Eine öffentlich-rechtliche SDA?
Wenn Kleinverleger keine Wahl mehr zwischen SDA und billigerer AP haben, kann sie das in finanzielle Schwierigkeiten bringen und einen Konzentrationsprozess auslösen. Oder dann macht das Beispiel aus der Westschweiz Schule: Zeitungsverlage schliessen sich zusammen und stellen in mehr oder weniger abenteuerlicher Manier eigene, agenturähnliche Dienste auf die Beine. Beide Entwicklungen können für die SDA zum Albtraum werden, weil sie Kunden verliert, statt gewinnt. Und für den Zusammenhalt zwischen den Landesteilen wäre es ein nicht absehbarer Schaden, weit dramatischer, als es bisher die Schliessung von SDA-Büros in der Westschweiz war.
In diesem Kontext gewinnt ein Vorstoss von SP-Nationalrat Hans-Jürg Fehr an Bedeutung. Der frühere Verleger der «Schaffhauser AZ» schlägt in einer Interpellation an den Bundesrat vor, aus der SDA «ein Element des publizistischen Service public» zu machen, sie in ein «öffentlich-rechtliches Unternehmen mit staatlicher Konzession» zu verwandeln und mit einem erweiterten Leistungsauftrag zu versehen. Hans-Jürg Fehr geht mit Nicolas Willemin einig, dass die SDA für Klein- und Regionalzeitungen mehr bieten muss. Ein erweiterter Leistungsauftrag könne etwa bedeuten, dass die SDA JournalistInnen ausbilde oder einen Pool von investigativen JournalistInnen aufbaue, der im Auftrag der «Kleinen» recherchiere. «Ich weiss aus eigener Erfahrung, wie viele heisse Storys in einer Region nie zustande kommen, weil die Recherchen als zu aufwendig eingeschätzt werden», sagt Fehr.
Könnte die Zukunft der SDA in einer Konzession ähnlich der SRG und einem Service-public-Auftrag liegen?

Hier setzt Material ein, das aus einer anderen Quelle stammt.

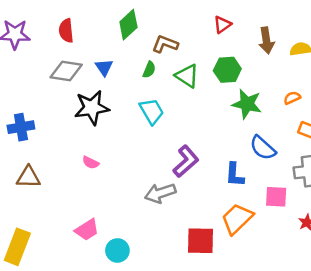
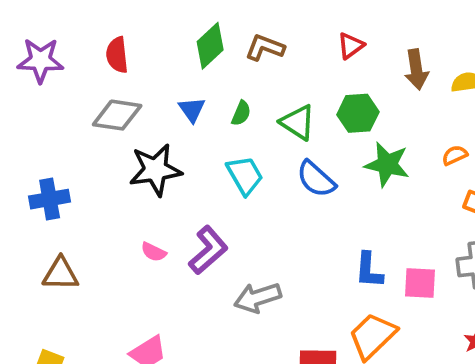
brown L-shape: (165, 44) -> (265, 48), moved
blue triangle: (104, 67) -> (192, 110), moved
blue semicircle: (263, 148) -> (316, 179), moved
purple L-shape: (186, 161) -> (208, 250), moved
pink square: (276, 197) -> (420, 283), moved

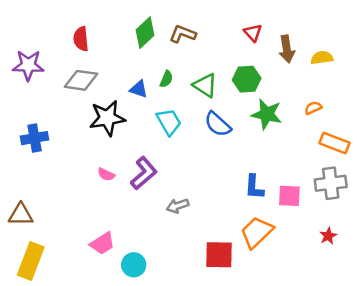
red triangle: (351, 46) -> (253, 33), moved, turned -36
purple star: (40, 60) -> (28, 65), moved
blue triangle: (192, 110) -> (139, 89), moved, turned -36
brown triangle: (61, 274) -> (21, 215), moved
gray arrow: (258, 298) -> (178, 206), size x0.7

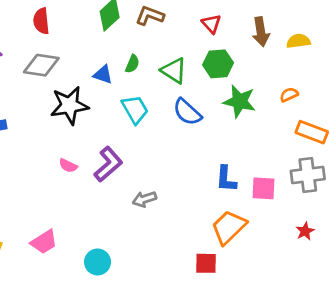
red triangle: (253, 33) -> (211, 24), moved
pink trapezoid: (102, 243) -> (44, 242), moved
red square: (219, 255) -> (206, 263), moved, size x0.7

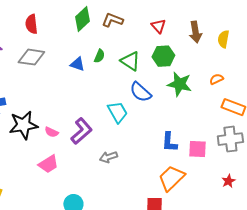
yellow semicircle: (298, 41) -> (223, 39), turned -72
black star: (69, 105) -> (23, 125), moved
cyan trapezoid: (135, 109) -> (117, 112), moved
pink trapezoid: (44, 242) -> (48, 164), moved

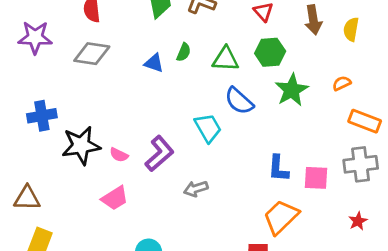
green triangle: (130, 61) -> (226, 59), turned -30
green star: (179, 84) -> (292, 90), turned 30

Maissen zeigt sich offen für die Idee, weil die Agentur mit ihrem mehrsprachigen Dienst bereits Service-public-Leistungen erbringe, die der Markt nicht trage. «Was ich allerdings nicht will, ist ein Aktionär Eidgenossenschaft, der uns inhaltlich dreinredet!»
Durch den «Abschied vom Sonderfall» allein ist die SDA jedenfalls noch nicht aus dem Schneider. Auch die vorgesehene Kapitalerhöhung muss erst noch finanziert werden. Sie kostet gemäss «Montana» die Kleinigkeit von acht Millionen.